Assignment: The listing below should be printed exactly, every line of it. Skip the pictures.

━━━━━━━━━━━━━━━━━━━━━━━━━━━━━━

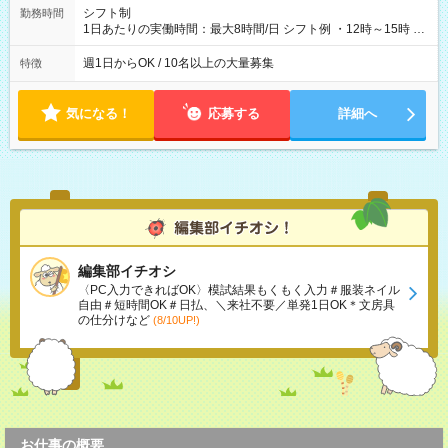
シフト制
勤務時間
1日あたりの実働時間：最大8時間/日 シフト例 ・12時～15時 入
社後、就業可能シフトをご確認の上、申請してください。
週1日からOK / 10名以上の大量募集
特徴
気になる！
応募する
詳細へ
編集部イチオシ
〈PC入力できればOK〉模試結果もくもく入力＃服装ネイル
自由＃短時間OK＃日払、＼来社不要／単発1日OK＊文房具
の仕分けなど
(8/10UP!)
お仕事の概要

━━━━━━━━━━━━━━━━━━━━━━━━━━━━━━

Result for this task:
シフト制
勤務時間
1日あたりの実働時間：最大8時間/日 シフト例 ・12時～15時 入
社後、就業可能シフトをご確認の上、申請してください。
週1日からOK / 10名以上の大量募集
特徴
気になる！
応募する
詳細へ
編集部イチオシ
〈PC入力できればOK〉模試結果もくもく入力＃服装ネイル
自由＃短時間OK＃日払、＼来社不要／単発1日OK＊文房具
の仕分けなど
(8/10UP!)
お仕事の概要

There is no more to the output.